Investigating Erlang by reading its system calls

I was helping debug a performance problem (this networking puzzle) in an Erlang program yesterday. I learned that Erlang is complicated, and that we can learn maybe 2 things about it by just looking at what system calls it’s running.

Now – I have never written an Erlang program and don’t really know anything about Erlang, so “Erlang seems complicated” isn’t meant as a criticism so much as an observation and something I don’t really understand. When I’m debugging a program, whether I know the programming language it’s written in or not, I often use strace to see what system calls it runs. In my few experiments so far, the Erlang virtual machine runs a TON of system calls and I’m not sure exactly what it’s doing. Here are some experimental results.

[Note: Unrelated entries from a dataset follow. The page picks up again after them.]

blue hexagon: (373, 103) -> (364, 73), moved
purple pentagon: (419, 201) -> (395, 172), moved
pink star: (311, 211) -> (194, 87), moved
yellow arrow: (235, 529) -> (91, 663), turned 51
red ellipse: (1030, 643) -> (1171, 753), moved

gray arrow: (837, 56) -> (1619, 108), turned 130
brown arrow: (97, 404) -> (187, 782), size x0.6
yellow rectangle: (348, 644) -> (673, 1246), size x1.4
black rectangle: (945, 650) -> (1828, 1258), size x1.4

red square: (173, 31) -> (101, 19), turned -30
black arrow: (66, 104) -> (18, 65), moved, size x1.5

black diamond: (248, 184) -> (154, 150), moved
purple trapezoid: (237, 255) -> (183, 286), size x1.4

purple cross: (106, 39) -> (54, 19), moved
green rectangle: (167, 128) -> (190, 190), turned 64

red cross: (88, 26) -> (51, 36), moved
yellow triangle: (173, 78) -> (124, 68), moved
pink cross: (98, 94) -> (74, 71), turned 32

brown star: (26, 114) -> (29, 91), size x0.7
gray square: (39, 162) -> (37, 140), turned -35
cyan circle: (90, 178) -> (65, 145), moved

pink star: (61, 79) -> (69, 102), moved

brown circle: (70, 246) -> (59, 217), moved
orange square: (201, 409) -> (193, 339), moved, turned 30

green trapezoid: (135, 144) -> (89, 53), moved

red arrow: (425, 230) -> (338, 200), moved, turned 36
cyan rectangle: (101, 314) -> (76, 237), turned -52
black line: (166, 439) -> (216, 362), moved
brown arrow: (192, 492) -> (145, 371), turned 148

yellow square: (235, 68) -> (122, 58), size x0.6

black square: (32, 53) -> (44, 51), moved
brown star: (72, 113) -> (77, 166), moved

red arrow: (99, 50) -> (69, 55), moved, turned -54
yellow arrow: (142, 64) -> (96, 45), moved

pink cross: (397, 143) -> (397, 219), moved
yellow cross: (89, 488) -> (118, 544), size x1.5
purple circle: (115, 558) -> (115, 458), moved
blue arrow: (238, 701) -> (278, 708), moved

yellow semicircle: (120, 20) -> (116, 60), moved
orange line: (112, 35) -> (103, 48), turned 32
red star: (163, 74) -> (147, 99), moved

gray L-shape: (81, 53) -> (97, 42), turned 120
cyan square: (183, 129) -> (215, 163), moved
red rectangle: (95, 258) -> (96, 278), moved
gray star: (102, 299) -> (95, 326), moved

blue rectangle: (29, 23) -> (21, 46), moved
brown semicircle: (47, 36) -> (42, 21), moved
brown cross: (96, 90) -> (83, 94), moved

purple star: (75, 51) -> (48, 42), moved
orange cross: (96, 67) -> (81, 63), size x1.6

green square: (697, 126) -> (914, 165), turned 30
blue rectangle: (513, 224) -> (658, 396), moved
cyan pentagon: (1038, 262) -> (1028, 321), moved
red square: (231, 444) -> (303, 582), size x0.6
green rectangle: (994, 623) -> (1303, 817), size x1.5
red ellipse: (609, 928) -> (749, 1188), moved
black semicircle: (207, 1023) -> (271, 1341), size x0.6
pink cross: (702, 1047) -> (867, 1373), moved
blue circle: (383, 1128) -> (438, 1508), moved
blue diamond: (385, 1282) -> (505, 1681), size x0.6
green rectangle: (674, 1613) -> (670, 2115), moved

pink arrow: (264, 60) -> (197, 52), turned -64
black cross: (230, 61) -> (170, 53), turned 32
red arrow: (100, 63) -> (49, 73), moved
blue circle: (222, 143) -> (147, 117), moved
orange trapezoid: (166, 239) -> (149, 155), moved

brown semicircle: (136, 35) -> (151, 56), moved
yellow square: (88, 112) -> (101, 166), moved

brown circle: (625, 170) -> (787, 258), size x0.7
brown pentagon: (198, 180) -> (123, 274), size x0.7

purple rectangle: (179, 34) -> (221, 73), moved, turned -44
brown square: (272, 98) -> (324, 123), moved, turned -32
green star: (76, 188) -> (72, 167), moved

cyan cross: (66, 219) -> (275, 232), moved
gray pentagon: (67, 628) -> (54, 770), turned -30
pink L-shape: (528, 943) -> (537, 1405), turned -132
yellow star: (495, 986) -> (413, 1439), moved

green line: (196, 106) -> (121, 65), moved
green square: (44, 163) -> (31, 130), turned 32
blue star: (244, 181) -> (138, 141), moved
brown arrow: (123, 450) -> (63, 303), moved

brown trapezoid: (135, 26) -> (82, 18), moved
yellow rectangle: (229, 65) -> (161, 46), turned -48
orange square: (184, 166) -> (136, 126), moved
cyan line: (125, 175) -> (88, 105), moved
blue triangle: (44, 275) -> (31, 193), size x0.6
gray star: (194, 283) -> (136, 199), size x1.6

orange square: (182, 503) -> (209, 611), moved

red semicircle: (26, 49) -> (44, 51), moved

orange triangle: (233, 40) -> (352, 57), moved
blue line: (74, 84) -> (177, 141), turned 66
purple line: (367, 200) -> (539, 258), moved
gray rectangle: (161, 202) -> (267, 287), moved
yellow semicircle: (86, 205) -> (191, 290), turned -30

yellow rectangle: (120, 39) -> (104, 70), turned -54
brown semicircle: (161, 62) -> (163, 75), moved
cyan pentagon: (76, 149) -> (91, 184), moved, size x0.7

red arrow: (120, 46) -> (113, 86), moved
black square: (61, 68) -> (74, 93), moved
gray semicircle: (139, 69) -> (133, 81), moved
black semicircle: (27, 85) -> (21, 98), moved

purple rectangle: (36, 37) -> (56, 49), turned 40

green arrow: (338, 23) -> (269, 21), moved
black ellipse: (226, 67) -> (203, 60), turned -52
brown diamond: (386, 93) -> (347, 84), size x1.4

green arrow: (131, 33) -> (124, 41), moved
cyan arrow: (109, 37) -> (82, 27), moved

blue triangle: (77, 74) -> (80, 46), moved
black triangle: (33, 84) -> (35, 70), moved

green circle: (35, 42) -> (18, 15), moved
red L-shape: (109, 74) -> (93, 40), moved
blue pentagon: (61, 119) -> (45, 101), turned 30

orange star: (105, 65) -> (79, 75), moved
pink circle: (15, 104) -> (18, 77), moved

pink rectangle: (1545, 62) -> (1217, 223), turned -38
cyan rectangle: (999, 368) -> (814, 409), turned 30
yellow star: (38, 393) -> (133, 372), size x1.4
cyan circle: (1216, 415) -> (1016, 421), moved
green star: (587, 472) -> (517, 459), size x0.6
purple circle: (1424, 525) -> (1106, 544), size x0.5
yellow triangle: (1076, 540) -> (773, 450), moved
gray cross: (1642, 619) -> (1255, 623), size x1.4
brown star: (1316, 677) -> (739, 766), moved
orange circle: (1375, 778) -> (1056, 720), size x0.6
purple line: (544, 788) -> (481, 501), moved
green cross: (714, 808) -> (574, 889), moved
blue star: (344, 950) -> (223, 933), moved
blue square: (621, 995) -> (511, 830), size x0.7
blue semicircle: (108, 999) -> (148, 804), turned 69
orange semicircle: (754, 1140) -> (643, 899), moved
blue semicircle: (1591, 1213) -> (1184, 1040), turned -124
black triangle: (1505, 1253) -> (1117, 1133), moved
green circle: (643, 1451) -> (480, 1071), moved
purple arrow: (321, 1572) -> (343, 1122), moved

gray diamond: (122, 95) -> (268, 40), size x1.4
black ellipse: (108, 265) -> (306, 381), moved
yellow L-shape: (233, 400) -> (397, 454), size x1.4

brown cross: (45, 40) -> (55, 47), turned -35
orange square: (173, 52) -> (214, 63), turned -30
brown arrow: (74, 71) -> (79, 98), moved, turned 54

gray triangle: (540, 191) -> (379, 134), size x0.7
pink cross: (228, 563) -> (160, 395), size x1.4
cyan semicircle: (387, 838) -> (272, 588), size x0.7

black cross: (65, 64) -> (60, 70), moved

I write 4 programs: hello.c, hello,java, hello.erl, and hello.py. Here they are.

#include <stdio.h>
int main() {
    printf("hello!\n");
}

class Hello {
    public static void main(String[] args)  {
        System.out.println("hello!");
    }
}

-module(hello).
-export([hello_world/0]).

hello_world() ->
    io:fwrite("Hello, world!\n").⏎

print "hello"

Here are the number of system calls each of these programs made: (you can see the full strace output here). You can generate this yourself with, for instance, strace -f -o python.strace python hello.py

wc -l *.strace
     38 c.strace
   1550 python.strace
   2699 java.strace
  15043 erlang.strace

Unsurprisingly, C comes in at the least. I was surprised that the Erlang VM runs 6 times as many system calls as Java – I think of Java as already being pretty heavyweight. Maybe this is because Erlang starts up processes on all my cores? The variety of system calls is also interesting to see: I put the system call frequencies in a gist too.

When you look at the system call frequencies, you can see that Erlang is running significantly different kinds of system calls than Java and Python and C. Those 3 languages are mostly doing open, read, lseek, stat, mmap, mprotect, fstat – all activities around reading a bunch of files & allocating memory, which is what I think of as normal behavior when starting a program.

The top 2 syscalls for the Erlang process are futex and sched_yield. So there’s a lot of synchronization happening (the futex), and the operating system threads Erlang starts up keep scheduling themselves off the CPU “ok, I’m done, you go!”. There are also a lot of mysterious-to-me ppoll system calls. So Erlang seems like a programming language with really significantly different primitives.

This highly concurrent behavior is consistent with what Wikipedia article says:

Erlang’s main strength is support for concurrency. It has a small but powerful set of primitives to create processes and communicate among them.

Let’s look a little more carefully at these ppoll system calls for a second. The story starts with

8682  openat(AT_FDCWD, "/sys/devices/system/node/node0", O_RDONLY|O_NONBLOCK|O_DIRECTORY|O_CLOEXEC) = 4
8703  ppoll([{fd=4, events=POLLIN|POLLRDNORM}, {fd=0, events=POLLIN|POLLRDNORM}], 2, {0, 0}, NULL, 8) = 0 (Timeout)

I have no idea what /sys/devices/system/node/node0 is, but it seems to be a directory and what ppoll is looking for changes to? I don’t really get this at all.

One last thing – erlang runs bind once when it starts. Why does it need to listen on a TCP socket to run hello world? I was very confused about this and unable to figure it out. Some people on twitter thought it might have something to do with epmd, but epmd seems to be a separate process. So I don’t know what’s going on.

<3 operating systems

I wanted to write this down because, as you all very well know, I think it’s interesting to take an operating systems-level approach to understanding what a program is doing and I thought this was a cool example of that.

I had this interesting experience yesterday where I was looking at this Erlang problem with Victor and David and they had OS X machines and I was like “dude I can’t debug anything on OS X”. So we got it working on my laptop and then I could make a lot more progress. Because now I’m pretty good at OS-level debugging tools, and I’ve spent a lot of time learning about Linux, and so I’m not super comfortable on non-Linux systems. (I know, I know, dtrace is amazing, I’m going to learn it one day soon, I promise :) )